YOUR ASSIGNMENT
Records follow. Print exactly the lines from the one that has "本作拥有非常流畅的格斗场景，如同街头霸王一般的打击手感 建模" through the one that has "2020年11月28日", inclusive, and omit the pictures.

--

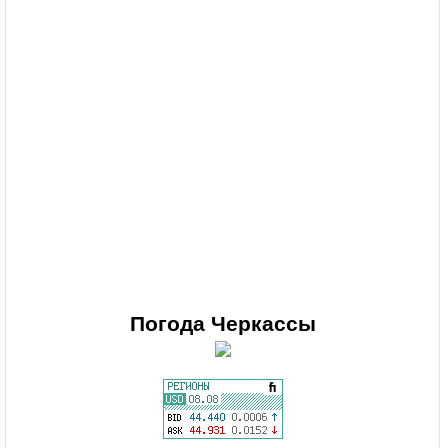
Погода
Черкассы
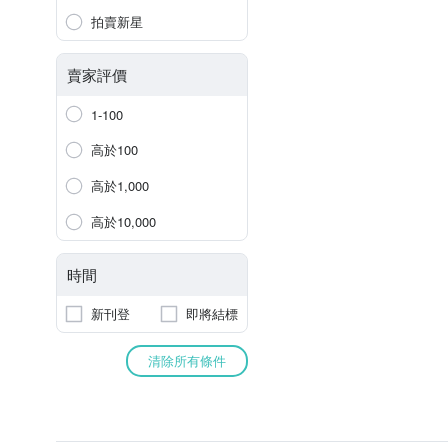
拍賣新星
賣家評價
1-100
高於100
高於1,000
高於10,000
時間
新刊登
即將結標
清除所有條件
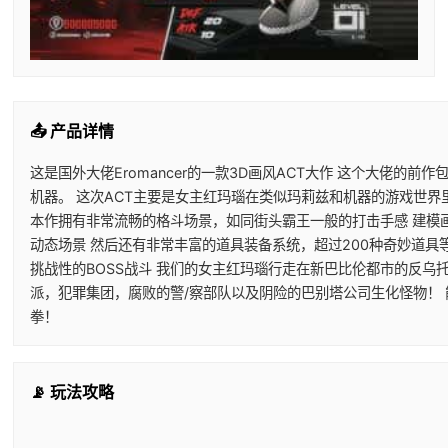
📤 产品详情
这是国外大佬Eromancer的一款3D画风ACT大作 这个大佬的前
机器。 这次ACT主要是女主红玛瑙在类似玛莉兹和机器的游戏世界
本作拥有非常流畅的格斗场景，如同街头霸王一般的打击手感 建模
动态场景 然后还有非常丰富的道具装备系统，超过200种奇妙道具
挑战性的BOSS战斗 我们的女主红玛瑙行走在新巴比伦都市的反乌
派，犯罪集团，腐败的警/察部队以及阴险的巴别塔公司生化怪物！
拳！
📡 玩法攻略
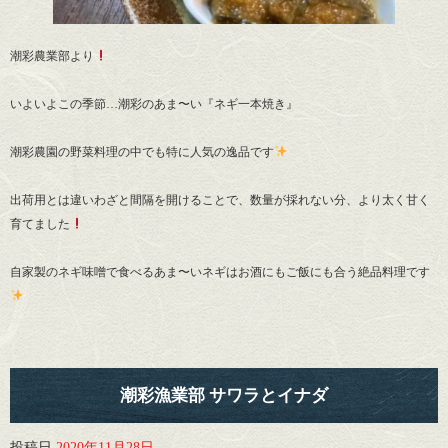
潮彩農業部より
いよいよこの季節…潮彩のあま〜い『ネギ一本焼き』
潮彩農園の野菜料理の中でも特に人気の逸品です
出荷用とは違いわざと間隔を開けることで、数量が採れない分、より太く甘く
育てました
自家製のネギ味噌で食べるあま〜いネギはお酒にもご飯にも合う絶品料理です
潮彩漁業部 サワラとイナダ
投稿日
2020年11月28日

--

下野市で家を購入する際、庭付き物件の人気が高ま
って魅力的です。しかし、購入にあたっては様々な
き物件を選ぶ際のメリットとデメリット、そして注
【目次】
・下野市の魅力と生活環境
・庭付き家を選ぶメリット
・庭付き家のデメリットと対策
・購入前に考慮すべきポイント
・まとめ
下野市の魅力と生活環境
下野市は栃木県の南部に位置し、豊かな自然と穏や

--

EXERCISE RESPONSE
本作拥有非常流畅的格斗场景，如同街头霸王一般的打击手感 建模
动态场景 然后还有非常丰富的道具装备系统，超过200种奇妙道具
挑战性的BOSS战斗 我们的女主红玛瑙行走在新巴比伦都市的反乌
派，犯罪集团，腐败的警/察部队以及阴险的巴别塔公司生化怪物！
拳！
📡 玩法攻略
潮彩農業部より
いよいよこの季節…潮彩のあま〜い『ネギ一本焼き』
潮彩農園の野菜料理の中でも特に人気の逸品です
出荷用とは違いわざと間隔を開けることで、数量が採れない分、より太く甘く
育てました
自家製のネギ味噌で食べるあま〜いネギはお酒にもご飯にも合う絶品料理です
潮彩漁業部 サワラとイナダ
投稿日
2020年11月28日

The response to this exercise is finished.